I haven't put a debugger on the big-endian machine. I can use gdb on a little-endian OpenBSD/amd64 to show how ecl reads *PACKAGE*
too early. For this gdb session, I built ecl_min from git commit 329b37d8:
$ CC=cc CPPFLAGS=-I/usr/local/include LDFLAGS=-L/usr/local/lib ./configure \
> --enable-boehm=system --enable-libatomic=system --with-system-gmp=gmp
$ gmake ecl_min
$ cd build
$ egdb ecl_min
...
(gdb) break ecl_symbol_value
Breakpoint 10 at 0x114230: file /home/kernigh/park/ecl/src/c/symbol.d, line 140.
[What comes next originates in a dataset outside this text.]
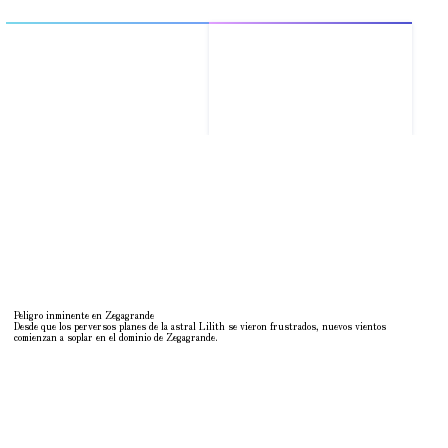
Peligro inminente en Zegagrande
Desde que los perversos planes de la astral Lilith se vieron frustrados, nuevos vientos
comienzan a soplar en el dominio de Zegagrande.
(gdb) break init_all_symbols
Breakpoint 11 at 0x112590: file /home/kernigh/park/ecl/src/c/all_symbols.d, line 287.
(gdb) run
Starting program: /home/kernigh/park/ecl/build/ecl_min
Breakpoint 10, ecl_symbol_value (s=0xfddfb5219d8 <cl_symbols+2520>)
at /home/kernigh/park/ecl/src/c/symbol.d:140
140 if (Null(s)) {
(gdb) bt
#0 ecl_symbol_value (s=0xfddfb5219d8 <cl_symbols+2520>)
at /home/kernigh/park/ecl/src/c/symbol.d:140
#1 0x00000fddfb485649 in ecl_find_package_nolock (
name=0xfddfb5554a0 <str_common_lisp_data>)
at /home/kernigh/park/ecl/src/c/package.d:330
#2 0x00000fddfb4853e8 in ecl_make_package (
name=0xfddfb5554a0 <str_common_lisp_data>, nicknames=0xfe050364ed1,
use_list=0x1, local_nicknames=0x1)
at /home/kernigh/park/ecl/src/c/package.d:230
#3 0x00000fddfb4820d4 in cl_boot (argc=<optimized out>, argv=<optimized out>)
at /home/kernigh/park/ecl/src/c/main.d:589
#4 0x00000fddfb480b9c in main (argc=-78505512, args=0x1)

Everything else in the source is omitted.